A group of researchers from the Massachusetts Institute of Technology (Massachusetts Institute of Technology), the MIT-IBM Watson AI Lab and IBM Research, among others, have developed a new technique for analyzing unlabeled video and audio data, which can improve the performance of machine learning models used in applications such as speech recognition and object detection. For this, two self-supervised learning architectures were combined: contrast learning and persuasive data modeling.
The technique, called Contrast Audiovisual Masking Autoencoder (CAV-MAE), is a type of neural network that can learn to extract and plot meaningful latent representations in high-dimensional space from audio and video data by training on large sets of YouTube data for 10 years. – Second audio and video clips. The researchers believe that this technique is more effective than previous methods because it clearly identifies the relationships between audio and video data in a way that other methods do not.
CAV-MAE works through learning by prediction and learning by comparison. Masked data modeling, or prediction method, takes a video with the co-ordinated sound waveform, converts the sound into a spectrogram, and masks 75% of both.
Unmasked data is encoded, encoded in separate audio and video encoders before entering a common encoder/decoder, where the model is asked to retrieve the lost data.
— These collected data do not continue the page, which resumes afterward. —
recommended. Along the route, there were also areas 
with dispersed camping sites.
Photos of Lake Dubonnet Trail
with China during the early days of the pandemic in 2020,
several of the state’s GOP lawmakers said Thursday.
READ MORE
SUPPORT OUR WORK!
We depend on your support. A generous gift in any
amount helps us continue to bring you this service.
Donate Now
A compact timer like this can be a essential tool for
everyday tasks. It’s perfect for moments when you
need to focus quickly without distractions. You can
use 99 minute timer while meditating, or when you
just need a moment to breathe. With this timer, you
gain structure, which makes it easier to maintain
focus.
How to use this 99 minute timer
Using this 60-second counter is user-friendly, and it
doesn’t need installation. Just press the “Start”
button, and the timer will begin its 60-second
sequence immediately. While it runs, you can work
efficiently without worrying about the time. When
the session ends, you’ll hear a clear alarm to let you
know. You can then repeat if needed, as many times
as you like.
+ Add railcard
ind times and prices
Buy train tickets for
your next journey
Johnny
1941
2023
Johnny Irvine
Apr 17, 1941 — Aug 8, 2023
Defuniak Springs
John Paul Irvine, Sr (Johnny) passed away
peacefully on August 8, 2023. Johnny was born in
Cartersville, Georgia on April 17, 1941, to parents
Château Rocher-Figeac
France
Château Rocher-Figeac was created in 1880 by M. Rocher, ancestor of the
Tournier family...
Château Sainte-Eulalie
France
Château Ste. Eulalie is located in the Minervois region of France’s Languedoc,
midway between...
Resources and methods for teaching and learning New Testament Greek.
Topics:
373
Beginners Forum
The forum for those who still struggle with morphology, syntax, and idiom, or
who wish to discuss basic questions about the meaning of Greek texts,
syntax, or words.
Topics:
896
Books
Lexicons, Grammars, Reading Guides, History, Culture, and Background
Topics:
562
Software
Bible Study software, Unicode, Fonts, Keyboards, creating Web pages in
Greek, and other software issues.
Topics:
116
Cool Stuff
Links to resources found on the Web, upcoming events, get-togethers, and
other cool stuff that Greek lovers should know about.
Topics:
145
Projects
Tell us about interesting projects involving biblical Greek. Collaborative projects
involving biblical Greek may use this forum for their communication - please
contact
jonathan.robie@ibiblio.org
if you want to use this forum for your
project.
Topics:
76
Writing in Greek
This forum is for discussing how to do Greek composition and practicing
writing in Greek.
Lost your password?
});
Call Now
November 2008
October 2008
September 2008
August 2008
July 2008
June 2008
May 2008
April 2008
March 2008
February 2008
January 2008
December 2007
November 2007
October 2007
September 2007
The difference between the reconstructed output prediction and the original audiovisual construct is later used to train the model for better performance.
Audiovisual retrieval through CAV-MAE
The researchers tested CAV-MAE with other evolving methods in audiovisual retrieval tasks and classification of audiovisual events using a standard (20K and 2M) dataset and the VGGSound dataset, short realistically tagged clips, which can include multiple sounds. Audiovisual retrieval means that the model sees the audio or video component of a query pair and finds the missing query. Classification of events involves identifying actions or sounds within data, such as a person singing or driving a car.
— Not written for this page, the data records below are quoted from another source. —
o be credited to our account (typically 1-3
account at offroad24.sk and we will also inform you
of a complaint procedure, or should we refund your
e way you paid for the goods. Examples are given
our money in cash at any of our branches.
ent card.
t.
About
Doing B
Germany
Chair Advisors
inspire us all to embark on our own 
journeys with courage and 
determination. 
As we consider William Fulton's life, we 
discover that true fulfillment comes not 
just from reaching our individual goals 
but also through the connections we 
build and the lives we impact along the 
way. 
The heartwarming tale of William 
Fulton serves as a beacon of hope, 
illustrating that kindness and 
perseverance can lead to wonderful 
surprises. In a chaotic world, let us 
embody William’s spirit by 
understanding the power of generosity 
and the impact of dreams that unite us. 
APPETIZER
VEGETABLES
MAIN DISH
In general, they find contrast learning and masked data modeling complementary methods. CAV-MAE was able to outperform previous technologies by approximately 2% for event classification performance compared to models with comparable computations and to match or outperform models with industry-wide computational resources.
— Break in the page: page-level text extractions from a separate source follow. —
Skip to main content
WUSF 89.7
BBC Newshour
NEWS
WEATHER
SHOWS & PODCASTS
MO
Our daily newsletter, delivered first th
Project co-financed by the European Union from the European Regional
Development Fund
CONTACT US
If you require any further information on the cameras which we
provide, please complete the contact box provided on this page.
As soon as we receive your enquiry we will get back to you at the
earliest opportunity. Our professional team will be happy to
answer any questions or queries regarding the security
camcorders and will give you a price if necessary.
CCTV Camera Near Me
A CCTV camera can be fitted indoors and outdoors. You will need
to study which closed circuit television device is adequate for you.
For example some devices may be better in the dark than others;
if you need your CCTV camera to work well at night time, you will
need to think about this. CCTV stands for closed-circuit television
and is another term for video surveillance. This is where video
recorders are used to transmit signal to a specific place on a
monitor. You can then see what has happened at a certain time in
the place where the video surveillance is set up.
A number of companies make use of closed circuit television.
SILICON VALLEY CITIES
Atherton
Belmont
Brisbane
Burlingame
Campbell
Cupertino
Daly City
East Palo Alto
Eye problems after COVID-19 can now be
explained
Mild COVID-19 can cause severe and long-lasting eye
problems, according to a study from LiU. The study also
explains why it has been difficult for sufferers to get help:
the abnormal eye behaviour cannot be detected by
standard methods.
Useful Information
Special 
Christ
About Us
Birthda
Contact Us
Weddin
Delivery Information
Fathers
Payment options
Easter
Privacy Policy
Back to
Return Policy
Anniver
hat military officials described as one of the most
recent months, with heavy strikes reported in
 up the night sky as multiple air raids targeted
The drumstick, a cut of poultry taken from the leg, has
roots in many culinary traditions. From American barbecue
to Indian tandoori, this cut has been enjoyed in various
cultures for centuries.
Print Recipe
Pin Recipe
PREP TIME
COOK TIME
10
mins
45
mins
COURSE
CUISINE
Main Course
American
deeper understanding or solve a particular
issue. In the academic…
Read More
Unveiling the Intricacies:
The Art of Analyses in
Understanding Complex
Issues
The team model was rated similarly to the trained models with only the contrastive loss. In addition, integration of multimodal data into the CAV-MAE pretraining improves fine-tuning of single-modal representation through supervised learning and performance on audio-only event classification tasks.
The researchers view their contribution to the masked audiovisual contrast autoencoder as an important milestone and step forward for applications, which are increasingly moving from a single method to multiple media and requiring or benefiting from audiovisual fusion. They hypothesize that it could be used in the future to learn about actions in areas such as sports, education, entertainment, automobiles, and public safety, as well as extending it to other modalities.
“Beer enthusiast. Subtly charming alcohol junkie. Wannabe internet buff. Typical pop culture lover.”